I've been batting this article around in my head since literally the night playoffs ended for the Blues. Do I write it here, do I write it at my site? Do I write it at all? Am I the only one who has noticed a huge cultural difference between the Blues and Cardinals and how they handle disappointment?

Of course, while thinking on this, Bernie Miklasz kind beat me to the punch a little bit. That'll learn me to worry about if bringing the Cards up on Game Time is a good idea or not. In today's post, he wonders why the Blues are so satisfied - they didn't play as well this year as last, they didn't win a single playoff series, and yet Ken Hitchcock and Doug Armstrong put a positive spin on things. In his post, Miklasz writes:

Hitchcock seemed offended by the post-series criticism of the Blues. I don’t know why. They blew a 2-0 series lead and lost four consecutive games. The Blues were up by two goals in Game 4 but squandered the lead, the game and the opportunity to go ahead 3-1 in the series.

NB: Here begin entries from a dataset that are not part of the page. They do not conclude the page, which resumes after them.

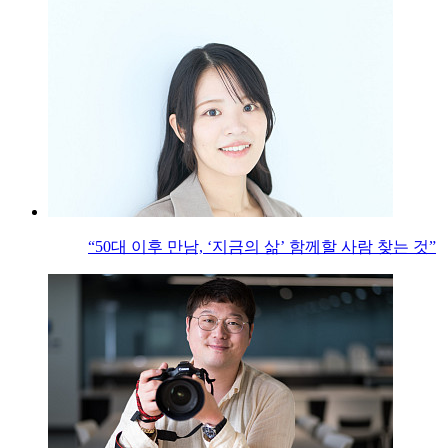
“50대 이후 만남, ‘지금의 삶’ 함께할 사람 찾는 것”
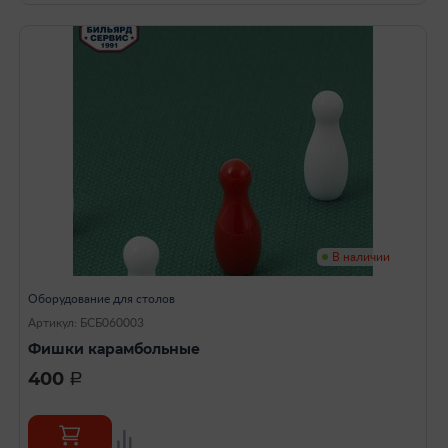
В наличии
Оборудование для столов
Артикул: БСБ060003
Фишки карамбольные
400
a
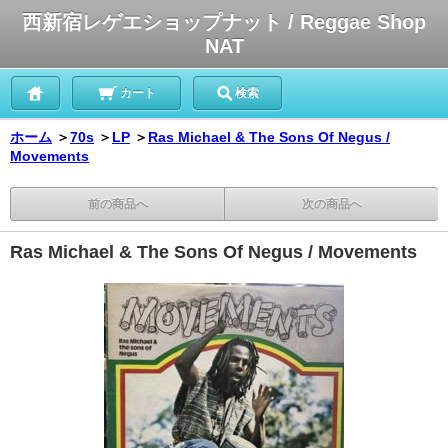
西新宿レゲエショップナット / Reggae Shop
NAT
カート
検索
ホーム
＞
70s
＞
LP
＞
Ras Michael & The Sons Of Negus /
Movements
前の商品へ
次の商品へ
Ras Michael & The Sons Of Negus / Movements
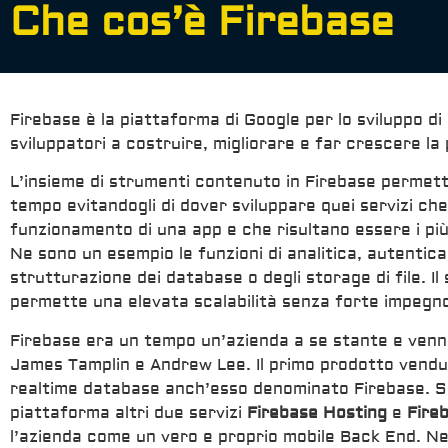
Che cos’è Firebase
Firebase è la piattaforma di Google per lo sviluppo di 
sviluppatori a costruire, migliorare e far crescere la
L’insieme di strumenti contenuto in Firebase permette
tempo evitandogli di dover sviluppare quei servizi che
funzionamento di una app e che risultano essere i più 
Ne sono un esempio le funzioni di analitica, autentica
strutturazione dei database o degli storage di file. Il
permette una elevata scalabilità senza forte impegno
Firebase era un tempo un’azienda a se stante e venn
James Tamplin e Andrew Lee. Il primo prodotto venduto 
realtime database anch’esso denominato Firebase. So
piattaforma altri due servizi
Firebase Hosting
e
Fire
l’azienda come un vero e proprio mobile Back End. N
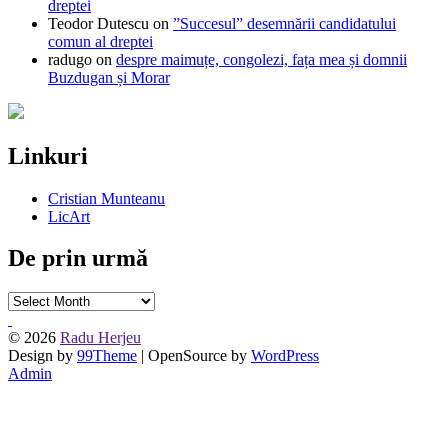
dreptei
Teodor Dutescu
on
”Succesul” desemnării candidatului
comun al dreptei
radugo
on
despre maimuțe, congolezi, fața mea și domnii
Buzdugan și Morar
Linkuri
Cristian Munteanu
LicArt
De prin urmă
De
prin
urmă
© 2026
Radu Herjeu
Design by
99Theme
| OpenSource by
WordPress
Admin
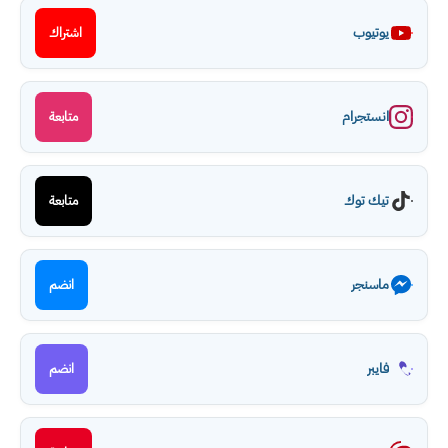
يوتيوب
اشتراك
انستجرام
متابعة
تيك توك
متابعة
ماسنجر
انضم
فايبر
انضم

But Hitchcock emphasized that the Blues – after being swept by LA last season – were more competitive this time around.

Do you get a trophy for that?

"To write off the playoffs and just say it was not good is really not fair to this team," Hitchcock said.

I’ll write it: It was not good. Your team had a 2-0 series lead and didn’t win again.

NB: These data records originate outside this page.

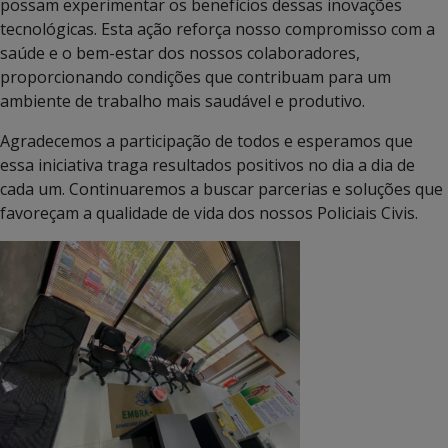
possam experimentar os benefícios dessas inovações
tecnológicas. Esta ação reforça nosso compromisso com a
saúde e o bem-estar dos nossos colaboradores,
proporcionando condições que contribuam para um
ambiente de trabalho mais saudável e produtivo.
Agradecemos a participação de todos e esperamos que
essa iniciativa traga resultados positivos no dia a dia de
cada um. Continuaremos a buscar parcerias e soluções que
favoreçam a qualidade de vida dos nossos Policiais Civis.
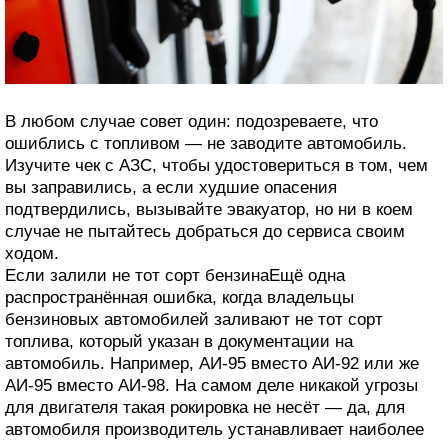
В любом случае совет один: подозреваете, что
ошиблись с топливом — не заводите автомобиль.
Изучите чек с АЗС, чтобы удостовериться в том, чем
вы заправились, а если худшие опасения
подтвердились, вызывайте эвакуатор, но ни в коем
случае не пытайтесь добраться до сервиса своим
ходом.
Если залили не тот сорт бензинаЕщё одна
распространённая ошибка, когда владельцы
бензиновых автомобилей заливают не тот сорт
топлива, который указан в документации на
автомобиль. Например, АИ-95 вместо АИ-92 или же
АИ-95 вместо АИ-98. На самом деле никакой угрозы
для двигателя такая рокировка не несёт — да, для
автомобиля производитель устанавливает наиболее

And I’m not sure why Armstrong thinks it’s so terrible for fans and media to link the present-day Blues to the franchise’s history of postseason futility.

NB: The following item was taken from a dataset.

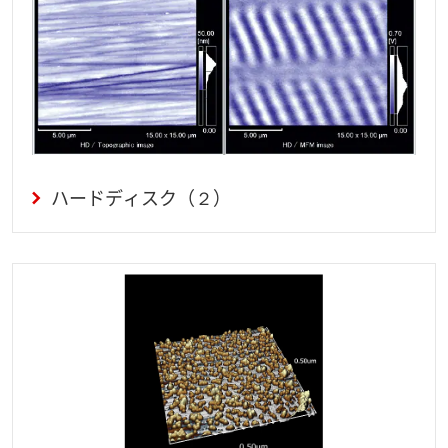
ハードディスク（２）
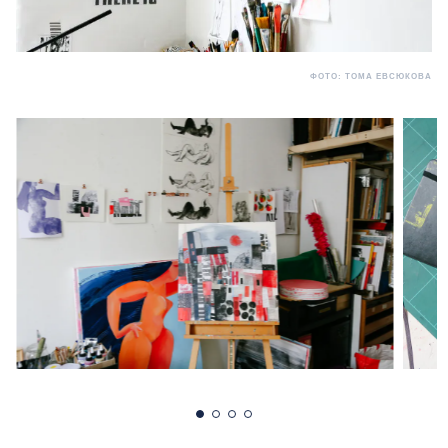
ФОТО: ТОМА ЕВСЮКОВА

"That’s somebody else’s issue," Armstrong said. "To live in the past and try to exorcise ghosts is irrelevant."

Irrelevant?

Simply preposterous.

Simply correct. The Blues seem to be caught up in this culture of participation. "We did well!" Yes, you did. Making the playoffs should never be a team's goal - winning the Stanley Cup should be. Sometimes you need to be realistic about expectations, sure, but doing so means not building up expectations during the year and then justifying when they fail. Your fans expect you to compete for the Stanley Cup every season.

Of course, being Blues fans, we're a realistic bunch. We know what the front office is doing, and for the most part we just accept it. The team's just kind of "happy to be here," and so are we. Believe me, that attitude isn't the best to have, but it's next to impossible to shake.

During game five of the NLCS last year, when Lance Lynn beaned the hell out of second base on a botched throw to God-knows-where, I turned to my friend that I was watching the game with and I said this: "Well, that's it. They're done, but they never should have made it this far, so I'm happy."

During game six of the 2011 World Series, I kept thinking "well, the Cards tried. This was a really great series, win or lose."

In one of those situations, I was spot on. In the other I wound up being pleasantly surprised. In neither was I thinking like the Cardinals organization - I was thinking like the Blues.

Later on in his article Bernie, who must be a mind-reader, because I was thinking this same thing writes:

The Cardinals have won 11 World Series championships, including two since 2006. And after the Cardinals blew a 3-1 lead to San Francisco in the 2012 NL championship series, manager Mike Matheny and his players were furious and inconsolable.

That hasn’t changed. Mention the NLCS to Matheny, and a cold, hard look of disgust appears on his face. Adam Wainwright frequently discusses the anger that remains from losing the NLCS, and how the players use it for motivation. They want to make amends.

There’s a profound difference in the standards that the Cardinals and Blues set for themselves.

The Blues always promise to do better next year. The Cardinals, even after a situation that in any other season before last year would have been impossible for the team (the second wild card helped), want to make things better. So far this season they've come out swinging with the best record in the National League and best winning percentage in baseball at the time of this writing. They don't make excuses. They fix things, because they have a dedication to excellence.

The Blues have a dedication to existence.

One of those two things wins championships, the other wins the occasional division. If the Blues want to stop being the little brother of St. Louis sports teams, they need to take a look at their neighbors around the corner. Having a Stanley Cup isn't a prerequisite to winning one - they can start a culture of winning any time that they want to. Stop trying to make fans feel better, and start making fans expect good things.

Cardinals fans enter nearly every season with a reasonable expectation: that the team will contend. More often than not, they're rewarded. Blues fans dare to enter a season with that expectation, and they get the roller-coaster ride that was this shortened season. This needs to change.